Alleged phony priest nabbed for pope swindle

LOS ANGELES (AP) — A man who allegedly posed as a priest and officiated at Masses, funerals, confessions, and at least one marriage has been arrested on suspicion of selling thousands of dollars in phony tickets to see Pope Francis during last year’s U.S. visit.
 
Erwin Mena, 59, recently declined to comment to the Los Angeles Times as detectives escorted him in handcuffs from police headquarters.

Mena faces about 30 charges, including grand theft, perjury — for filing a marriage license he signed as a priest — and practicing medicine without a license in connection with offering “a system or mode of treating the sick,” according to an arrest warrant.

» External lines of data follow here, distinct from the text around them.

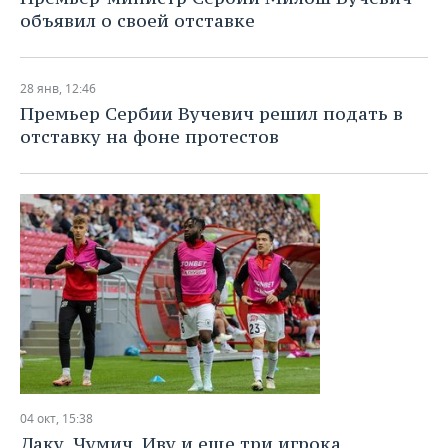
объявил о своей отставке
28 янв, 12:46
Премьер Сербии Вучевич решил подать в
отставку на фоне протестов
04 окт, 15:38
Даку, Чумич, Иву и еще три игрока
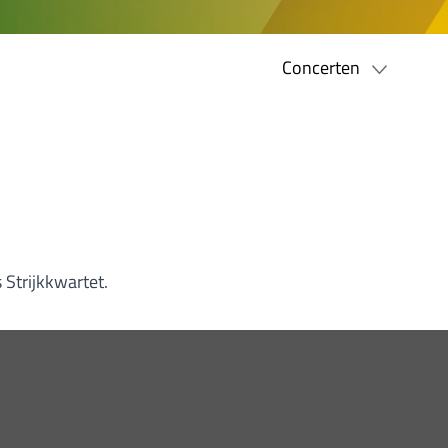
Concerten
 Strijkkwartet.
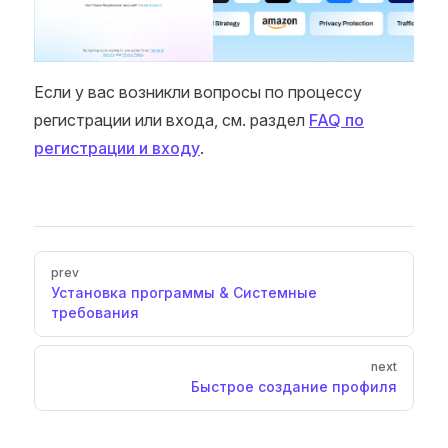
Если у вас возникли вопросы по процессу
регистрации или входа, см. раздел
FAQ по
регистрации и входу
.
Pager
prev
Установка программы & Системные
требования
next
Быстрое создание профиля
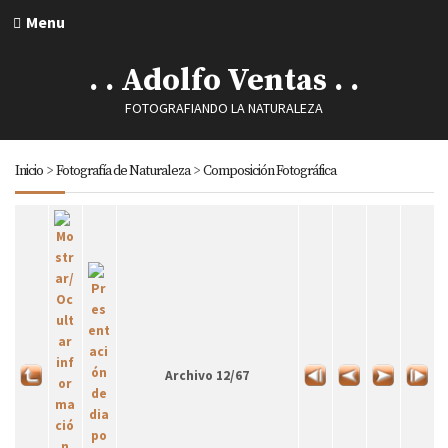
Menu
. . Adolfo Ventas . .
FOTOGRAFIANDO LA NATURALEZA
Inicio
>
Fotografía de Naturaleza
>
Composición Fotográfica
Archivo 12/67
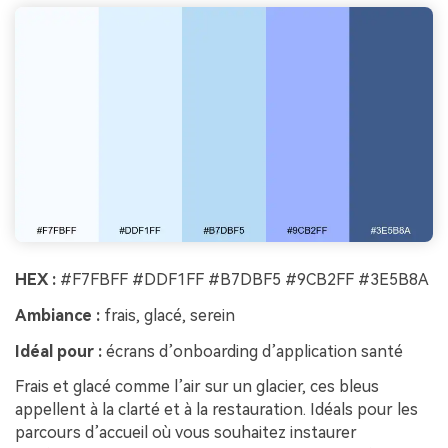
HEX :
#F7FBFF #DDF1FF #B7DBF5 #9CB2FF #3E5B8A
Ambiance :
frais, glacé, serein
Idéal pour :
écrans d’onboarding d’application santé
Frais et glacé comme l’air sur un glacier, ces bleus
appellent à la clarté et à la restauration. Idéals pour les
parcours d’accueil où vous souhaitez instaurer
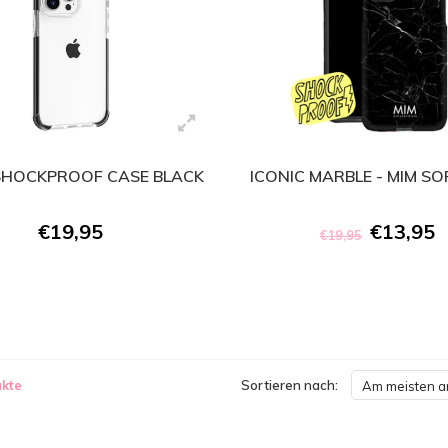
SHOCKPROOF CASE BLACK
ICONIC MARBLE - MIM S
€19,95
€13,95
€19,95
kte
Sortieren nach:
Am meisten 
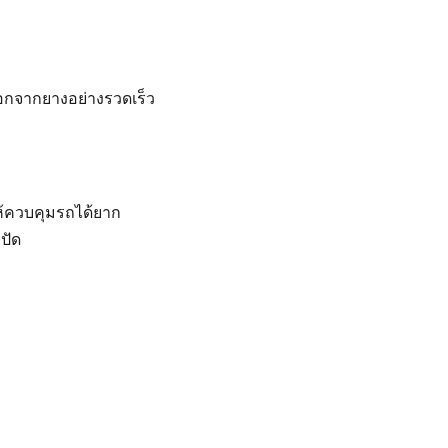
่วออกจากยางอย่างรวดเร็ว
ห้ควบคุมรถได้ยาก
ปัด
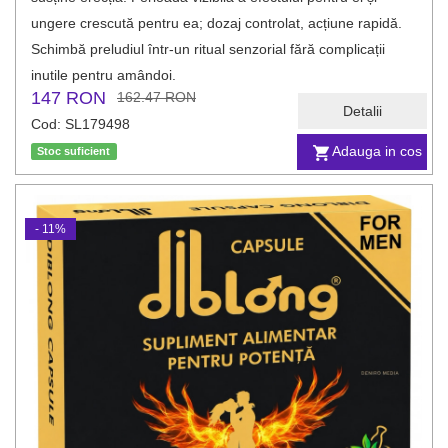
ungere crescută pentru ea; dozaj controlat, acțiune rapidă.
Schimbă preludiul într-un ritual senzorial fără complicații
inutile pentru amândoi.
147 RON
162.47 RON
Detalii
Cod: SL179498
Adauga in cos
Stoc suficient
- 11%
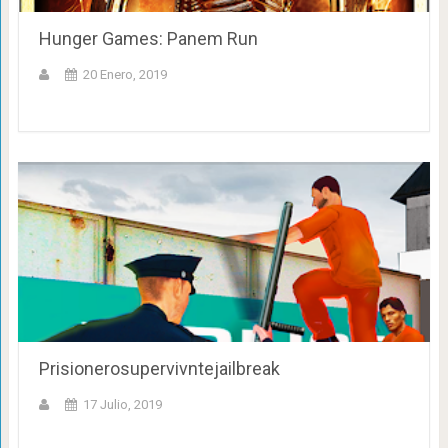
Hunger Games: Panem Run
20 Enero, 2019
Prisionerosupervivntejailbreak
17 Julio, 2019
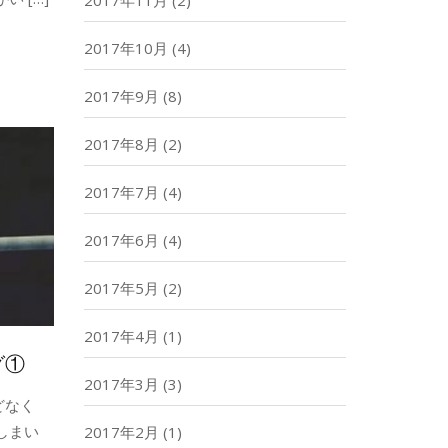
2017年11月
(2)
2017年10月
(4)
2017年9月
(8)
2017年8月
(2)
2017年7月
(4)
2017年6月
(4)
2017年5月
(2)
2017年4月
(1)
グ①
2017年3月
(3)
どなく
しまい
2017年2月
(1)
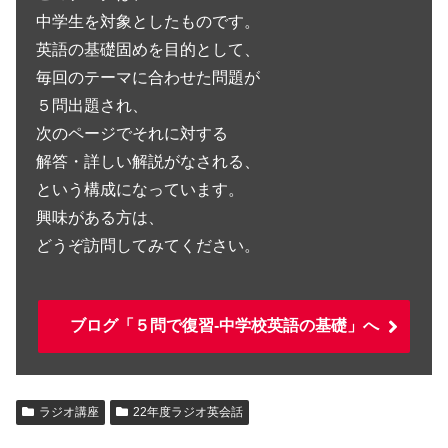
中学生を対象としたものです。
英語の基礎固めを目的として、
毎回のテーマに合わせた問題が
５問出題され、
次のページでそれに対する
解答・詳しい解説がなされる、
という構成になっています。
興味がある方は、
どうぞ訪問してみてください。
ブログ「５問で復習-中学校英語の基礎」へ
ラジオ講座
22年度ラジオ英会話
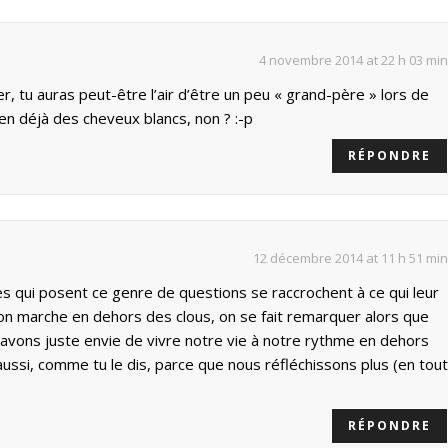
4 novembre 2014 at 22 h 03 min
ier, tu auras peut-être l’air d’être un peu « grand-père » lors de
ien déjà des cheveux blancs, non ? :-p
RÉPONDRE
12 décembre 2014 at 11 h 51 min
es qui posent ce genre de questions se raccrochent à ce qui leur
on marche en dehors des clous, on se fait remarquer alors que
avons juste envie de vivre notre vie à notre rythme en dehors
aussi, comme tu le dis, parce que nous réfléchissons plus (en tout
RÉPONDRE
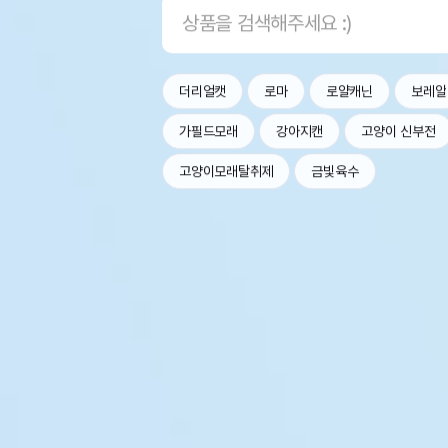
더리얼캣
로마
로얄캐닌
보레알
가필드모래
강아지캔
고양이 신부전
고양이모래탈취제
금빛육수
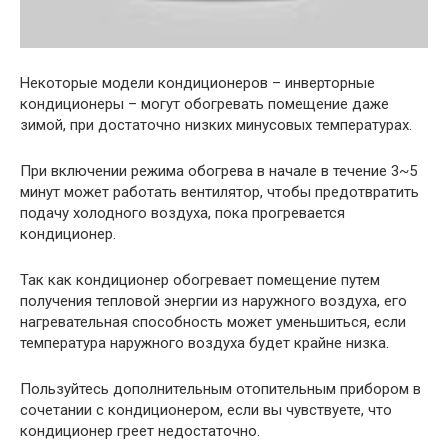
Некоторые модели кондиционеров – инверторные
кондиционеры – могут обогревать помещение даже
зимой, при достаточно низких минусовых температурах.
При включении режима обогрева в начале в течение 3~5
минут может работать вентилятор, чтобы предотвратить
подачу холодного воздуха, пока прогревается
кондиционер.
Так как кондиционер обогревает помещение путем
получения тепловой энергии из наружного воздуха, его
нагревательная способность может уменьшиться, если
температура наружного воздуха будет крайне низка.
Пользуйтесь дополнительным отопительным прибором в
сочетании с кондиционером, если вы чувствуете, что
кондиционер греет недостаточно.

Last year, Mena allegedly posed as a priest at St. Ignatius of Loyola parish in northeastern Los Angeles and sold tickets to a pilgrimage to visit New York and see the pope during his Philadelphia visit in September, prosecutors said.

The trip supposedly included airfare and lodging at convents.

Michelle Rodriguez, 60, and some of her friends and co-workers paid more than $950 each in cash for the trip.

Mena, who was acting as a substitute priest, made a good impression.

“He smiled, talked about how good things were. There was never anything negative,” Joaquin Oviedo, a retired public high school teacher, told the paper. 

“We had always been raised not to question authority figures,” Oviedo said. “He’s a priest - what he said is holy writ. We never imagined he was a phony.”

Mena had been posing as a priest since the mid-1990s, appearing at parishes or prayer groups in Los Angeles, San Bernardino, Stockton, Fresno and Orange counties, then vanishing before Roman Catholic authorities could act, court papers indicated.